#### Exercise instructions:
Begin with the line that has "на сумму 0 ₽". Give it and every line after it again, exactly, through the end of the entries below.

══ Listed entries

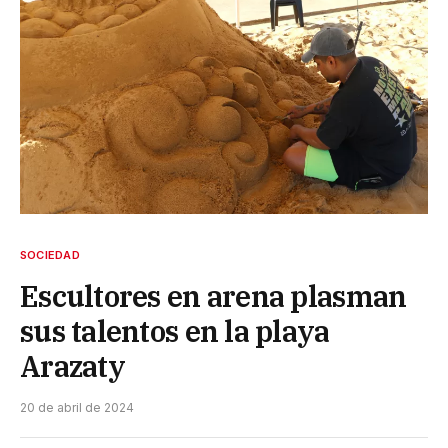
SOCIEDAD
Escultores en arena plasman
sus talentos en la playa
Arazaty
20 de abril de 2024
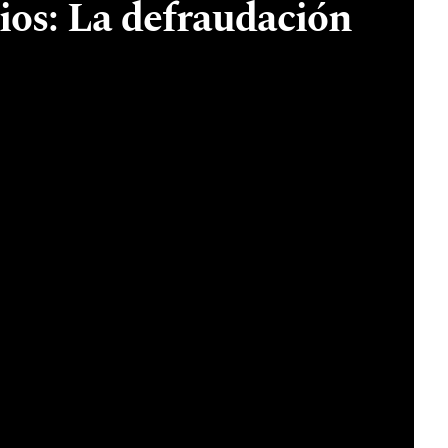
rios: La defraudación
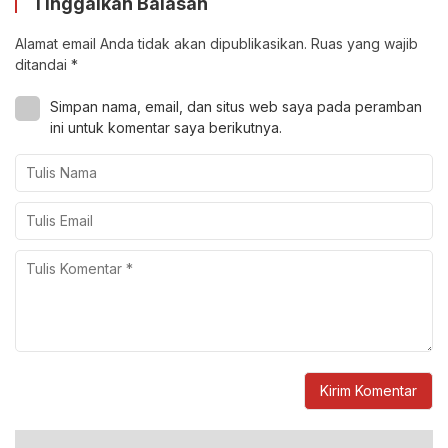
Tinggalkan Balasan
Alamat email Anda tidak akan dipublikasikan.
Ruas yang wajib
ditandai
*
Simpan nama, email, dan situs web saya pada peramban
ini untuk komentar saya berikutnya.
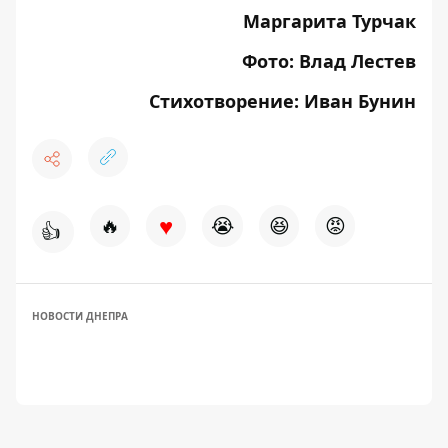
Маргарита Турчак
Фото: Влад Лестев
Стихотворение: Иван Бунин
♥
🔥
😭
😆
😡
👍
НОВОСТИ ДНЕПРА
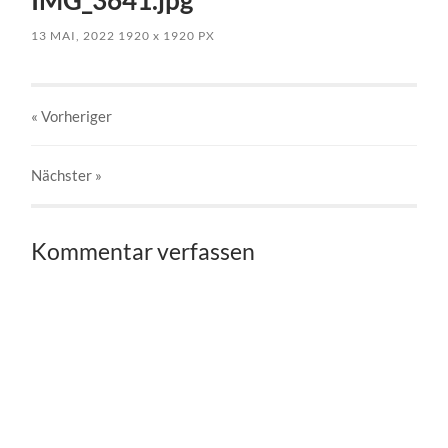
13 MAI, 2022
1920
x
1920 PX
« Vorheriger
Nächster
»
Kommentar verfassen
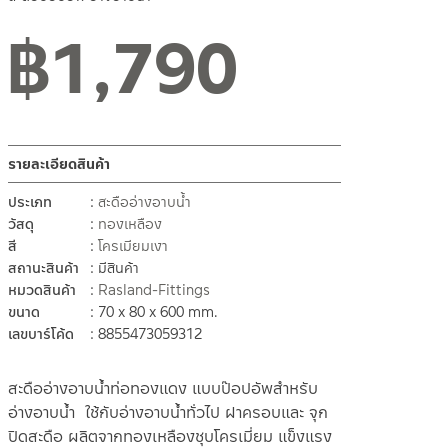
฿
1,790
สถานะสินค้าขายปกติ
รายละเอียดสินค้า
ประเภท
สะดืออ่างอาบน้ำ
วัสดุ
ทองเหลือง
สี
โครเมียมเงา
สถานะสินค้า
มีสินค้า
หมวดสินค้า
Rasland-Fittings
ขนาด
70 x 80 x 600 mm.
เลขบาร์โค้ด
8855473059312
สะดืออ่างอาบน้ำท่อทองแดง แบบป๊อปอัพสำหรับ
อ่างอาบน้ำ ใช้กับอ่างอาบน้ำทั่วไป ฝาครอบและ จุก
ปิดสะดือ ผลิตจากทองเหลืองชุบโครเมี่ยม แข็งแรง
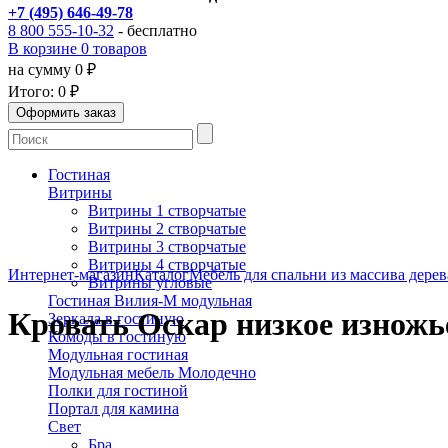
+7 (495) 646-49-78
8 800 555-10-32
- бесплатно
В корзине 0 товаров
на сумму 0 ₽
Итого:
0 ₽
Гостиная
Витрины
Витрины 1 створчатые
Витрины 2 створчатые
Витрины 3 створчатые
Витрины 4 створчатые
Интернет-магазин
Каталог
Мебель для спальни из массива дерев
Витрины угловые
Гостиная Вилия-М модульная
Кровать Оскар низкое изножь
Зеркала в гостиную
Комоды в гостиную
Модульная гостиная
Модульная мебель Молодечно
Полки для гостиной
Портал для камина
Свет
Бра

════

#### Solution to the problem:
на сумму 0 ₽
Итого:
0 ₽
Гостиная
Витрины
Витрины 1 створчатые
Витрины 2 створчатые
Витрины 3 створчатые
Витрины 4 створчатые
Интернет-магазин
Каталог
Мебель для спальни из массива дерев
Витрины угловые
Гостиная Вилия-М модульная
Кровать Оскар низкое изножь
Зеркала в гостиную
Комоды в гостиную
Модульная гостиная
Модульная мебель Молодечно
Полки для гостиной
Портал для камина
Свет
Бра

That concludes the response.